Rendered page images:
_____

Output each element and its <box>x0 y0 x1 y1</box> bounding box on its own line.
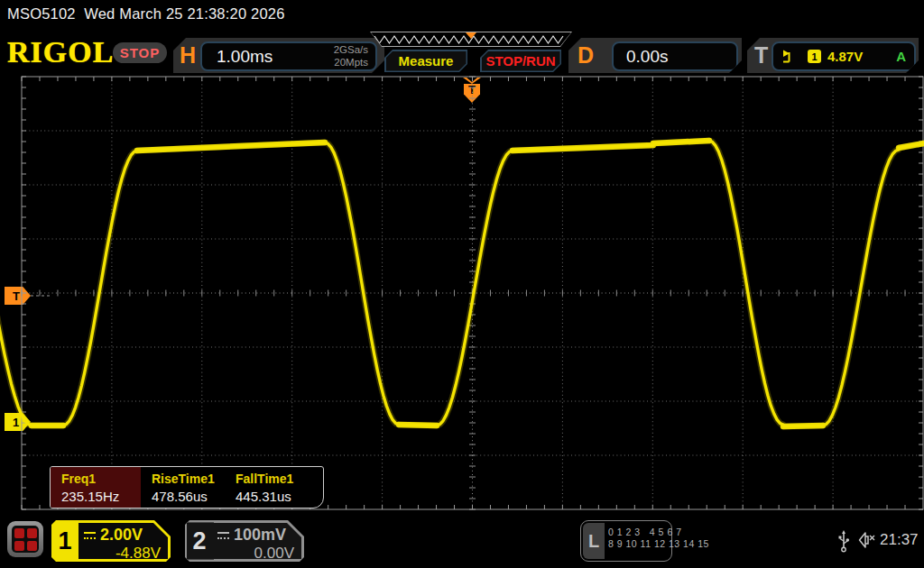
measurement-panel: Freq1235.15HzRiseTime1478.56usFallTime14… <box>50 466 324 508</box>
measurement-value: 445.31us <box>236 489 323 504</box>
measurement-value: 235.15Hz <box>61 489 141 504</box>
oscilloscope-screen: MSO5102 Wed March 25 21:38:20 2026 RIGOL… <box>0 0 924 568</box>
measurement-value: 478.56us <box>152 489 225 504</box>
measurement-cell-falltime1[interactable]: FallTime1445.31us <box>225 467 323 508</box>
measurement-label: FallTime1 <box>236 472 323 486</box>
measurement-label: Freq1 <box>61 472 141 486</box>
ch1-waveform-trace <box>0 141 924 426</box>
measurement-cell-freq1[interactable]: Freq1235.15Hz <box>51 467 141 508</box>
measurement-label: RiseTime1 <box>152 472 225 486</box>
measurement-cell-risetime1[interactable]: RiseTime1478.56us <box>141 467 225 508</box>
ch1-waveform-glow <box>0 141 924 426</box>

_____

▶ _Work to be completed_: How many lines in the entries contain the string "waveform"? Answer with the number only.

▶ _Response area_: 2